If you thought your friend was about to make a mistake—say, buy a computer that gets a ton of viruses or stay in a really dodgy hostel in Rome—you’d try to convince them to do something different, right? Well, I feel a little guilty because I have a friend who might be making a mistake by getting married this summer and I tried to talk him out of it. Even though his fiancée has bought her wedding dress, it’s not a secret among his friends that he’s wishy-washy about makin’ it legal. You see, they have been engaged for two years, but for half that time, his feet have just gotten colder and colder. He even pushed the wedding date back once already to buy himself more time! Just yesterday, my friend told me he wished he could push the wedding date back again, but at this point, his options seem to be either: 1.) Just do it, or 2.) Cancel it entirely. Romantic, huh?
FACT: I know their relationship isn’t any of my business.
FACT: I don’t really want to be responsible for breaking up someone’s engagement.
ALSO FACT: I can see where this train is headed: on the express route straight to Divorceville. And if you see an accident just waiting happen, aren’t you obligated to try to stop it?
Generally, I think butting into other people’s relationships should be reserved for the truly extreme cases, like reminding someone, “Oh, that ex, the crazy one?

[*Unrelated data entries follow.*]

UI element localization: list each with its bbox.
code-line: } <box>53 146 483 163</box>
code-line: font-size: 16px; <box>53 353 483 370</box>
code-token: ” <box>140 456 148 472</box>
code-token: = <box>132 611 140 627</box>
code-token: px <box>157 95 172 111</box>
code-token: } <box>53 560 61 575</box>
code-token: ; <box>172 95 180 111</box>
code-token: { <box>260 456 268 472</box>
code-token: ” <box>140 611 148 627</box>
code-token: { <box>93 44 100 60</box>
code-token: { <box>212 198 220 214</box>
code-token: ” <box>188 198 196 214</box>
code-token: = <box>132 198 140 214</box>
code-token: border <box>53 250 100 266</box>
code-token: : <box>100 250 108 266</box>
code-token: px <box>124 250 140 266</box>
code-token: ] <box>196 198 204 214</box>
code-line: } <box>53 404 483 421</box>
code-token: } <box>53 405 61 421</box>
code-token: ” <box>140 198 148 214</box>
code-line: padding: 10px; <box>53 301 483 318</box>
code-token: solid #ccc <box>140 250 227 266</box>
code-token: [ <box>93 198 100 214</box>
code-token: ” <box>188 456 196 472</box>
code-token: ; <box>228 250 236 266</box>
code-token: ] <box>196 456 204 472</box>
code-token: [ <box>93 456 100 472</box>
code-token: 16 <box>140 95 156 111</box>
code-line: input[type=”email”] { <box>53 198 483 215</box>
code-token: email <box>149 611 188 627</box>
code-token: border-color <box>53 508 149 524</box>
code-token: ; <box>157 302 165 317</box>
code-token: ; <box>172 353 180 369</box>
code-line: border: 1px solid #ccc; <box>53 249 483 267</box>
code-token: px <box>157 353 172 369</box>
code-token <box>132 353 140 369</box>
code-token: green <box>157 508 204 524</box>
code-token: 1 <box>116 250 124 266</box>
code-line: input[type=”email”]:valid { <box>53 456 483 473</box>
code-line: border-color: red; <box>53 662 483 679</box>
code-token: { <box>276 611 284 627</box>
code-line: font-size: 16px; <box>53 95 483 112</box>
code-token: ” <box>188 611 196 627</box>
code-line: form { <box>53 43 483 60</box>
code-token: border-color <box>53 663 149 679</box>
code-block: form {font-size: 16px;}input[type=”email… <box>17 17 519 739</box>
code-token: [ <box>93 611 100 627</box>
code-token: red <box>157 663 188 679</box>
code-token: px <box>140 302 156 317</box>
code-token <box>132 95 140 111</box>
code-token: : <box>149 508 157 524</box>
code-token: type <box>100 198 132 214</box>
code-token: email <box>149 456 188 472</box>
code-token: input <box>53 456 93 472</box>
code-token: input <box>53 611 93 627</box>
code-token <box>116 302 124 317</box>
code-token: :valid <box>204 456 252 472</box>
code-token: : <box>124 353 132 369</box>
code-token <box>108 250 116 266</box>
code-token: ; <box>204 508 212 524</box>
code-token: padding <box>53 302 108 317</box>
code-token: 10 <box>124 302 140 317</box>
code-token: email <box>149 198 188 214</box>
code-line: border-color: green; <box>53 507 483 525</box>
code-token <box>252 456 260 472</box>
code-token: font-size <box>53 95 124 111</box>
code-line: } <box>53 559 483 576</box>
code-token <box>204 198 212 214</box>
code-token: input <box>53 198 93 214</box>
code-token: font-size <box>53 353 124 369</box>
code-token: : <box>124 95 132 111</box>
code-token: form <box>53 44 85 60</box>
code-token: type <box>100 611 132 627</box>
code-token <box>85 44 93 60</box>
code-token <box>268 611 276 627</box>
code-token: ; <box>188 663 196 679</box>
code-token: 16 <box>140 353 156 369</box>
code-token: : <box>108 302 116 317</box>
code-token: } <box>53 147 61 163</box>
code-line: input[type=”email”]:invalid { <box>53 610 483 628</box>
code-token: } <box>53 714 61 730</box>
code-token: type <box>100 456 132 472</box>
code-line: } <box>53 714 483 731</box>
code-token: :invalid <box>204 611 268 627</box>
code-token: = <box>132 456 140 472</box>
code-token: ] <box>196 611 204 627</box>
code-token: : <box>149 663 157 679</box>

Yeah, you’re sleeping with her again? Why is that?” But my friend’s fiancée is, by all accounts, a lovely human being. From everything he’s said about her, she’s a great girlfriend and she’d be an amazing wife.
But it’s not hard to see how the deck is stacking up against her. My friend is very weak-willed; he has always been hungry for approval, regardless of whether satiating that hunger hurt the people around him. He’s never been entirely confident in himself or in his decisions. How’d he get himself into this mess? His fiancée is from a religious, more conservative background and her family has expected her to get married fairly early in life. My friend feels obligated to do what’s expected of him and marry her now, despite the fact he has always said they are not really the right fit: he feels her conservatism and risk-aversion are making his life smaller. (For what it’s worth, his parents aren’t wholly supportive of their nuptials, either.)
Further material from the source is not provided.